PROBLEM TO SOLVE. Which lines of the data contain the string "Nano"? Copy every one.

DATA FOR THE TASK.
⟨

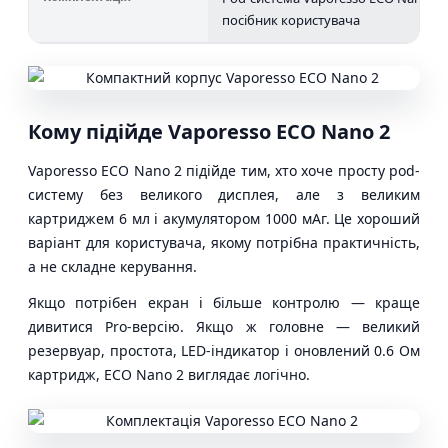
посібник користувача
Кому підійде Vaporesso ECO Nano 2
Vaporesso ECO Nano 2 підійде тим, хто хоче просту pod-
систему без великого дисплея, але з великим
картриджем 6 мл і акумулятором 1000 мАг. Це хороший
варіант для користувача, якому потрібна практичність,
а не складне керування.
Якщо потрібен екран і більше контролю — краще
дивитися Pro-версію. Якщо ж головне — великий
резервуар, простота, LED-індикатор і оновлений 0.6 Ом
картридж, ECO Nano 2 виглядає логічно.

⟩
⟨

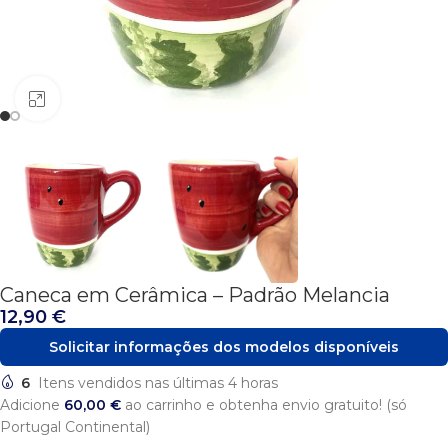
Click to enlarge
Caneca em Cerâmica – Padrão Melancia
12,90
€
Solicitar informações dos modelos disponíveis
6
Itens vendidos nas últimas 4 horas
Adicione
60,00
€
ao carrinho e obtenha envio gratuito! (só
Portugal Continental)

⟩

YOUR SOLUTION.
Кому підійде Vaporesso ECO Nano 2
Vaporesso ECO Nano 2 підійде тим, хто хоче просту pod-
картридж, ECO Nano 2 виглядає логічно.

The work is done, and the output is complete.